Chamber RTW Resource Page
What is Right to Work?
Right to Work legislation prohibits the practice of requiring union membership, payment of union dues or fees as a condition of employment. It prohibits an employee from being fired for non-payment of union dues or fees.
Right to Work legislation does not eliminate the right of unions to organize employees nor does it prohibit a union from bargaining collectively on behalf of its members. It gives the employee the freedom to choose whether or not to join a labor union.
Right to Work legislation is permitted under provisions of the federal Taft-Hartley Act passed in 1947. This law allows States to prohibit closed shops which force an employee to be a member of the union as a condition of employment.

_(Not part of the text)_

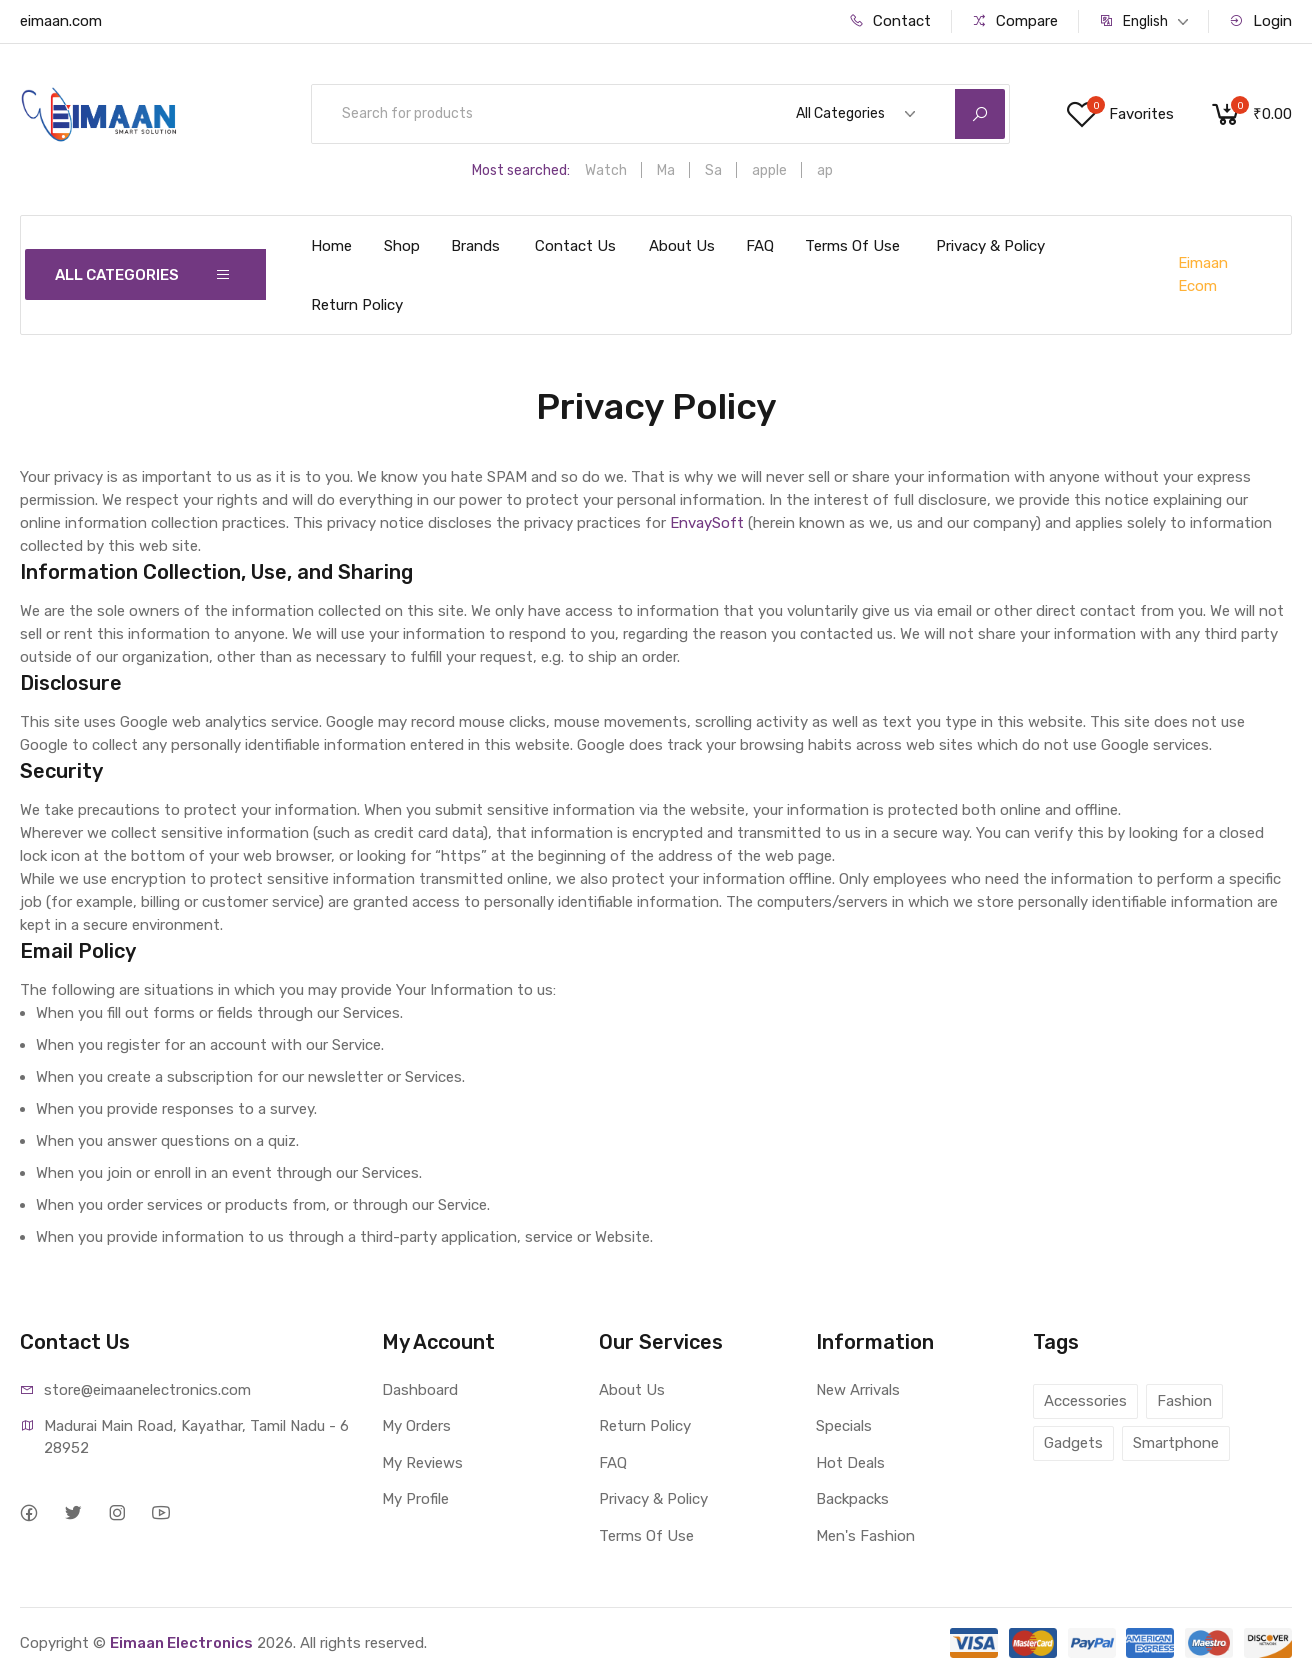 The image size is (1312, 1678). I want to click on Most searched:, so click(521, 170).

What States have Right to Work Laws?
There are currently 22 states, mostly in the South and West, which have passed Right to Work legislation. The last state to pass a Right to Work law was Oklahoma in 2001.
- North Carolina
- North Dakota
- South Carolina
- South Dakota
What is the Future for Indiana and Northeast Indiana
Passing Right to Work legislation would encourage businesses seeking to relocate or expand to consider Indiana, facilitating economic development and job growth in Northeast Indiana and the state. Such economic expansion would revitalize the state’s overall economy and create jobs, broadening the state’s tax base to better provide for needed state and local services, without increasing the tax burden on the current business community and citizenry of the state.
What are the Benefits of Right to Work?
- Economic Development experts and site selectors have stated 25%-50% of businesses automatically exclude Indiana from the list of possible sites for relocation because it is not a Right to Work state.
- With an unemployment rate of 8.6%, Indiana needs to provide all the economic development tools available to attract and retain businesses.
- Right to Work would give Indiana the opportunity to compete for more business relocation and expansion projects.
- Economic data has shown that between 1999-2009, the aggregate all-industry GDP of the 22 Right to Work states grew by 24.2%, that is 40% more than the gain by the 28 non-Right to Work states as a group.
- Recently, a study by economist Richard Vedder found that from 2000-2009 more than 4.9 million Americans moved from non-right to work states to Right to Work states.
- In 2009, there were 20% more young people (age 25-34) in Right to Work states than in 1999; in compulsory union states, the increase was only 3.3%.
- Northeast Indiana has exemplary higher education institutions, yet we are continually fighting the flight of young professionals from our community.
- Indiana needs to retain our valued workforce. By passing Right to Work legislation more businesses will choose to locate here, creating more jobs and economic growth.
Right to Work legislation protects workers and gives them the freedom to choose whether or not to join a union. It gives workers flexibility that they currently do not experience.
- Indiana has fallen behind the nation in per capita income.
- A study by economist Richard Vedder has found that between 1977 and 2008 Indiana’s real per capita income grew only 37.2% compared to Right to Work states that grew 62.3%.
- If Indiana had passed Right to Work legislation in 1977, by 2008 per capita income would have been $2,925 higher.
- If Right to Work is passed today, it is projected to increase per capita income by $968 by 2021.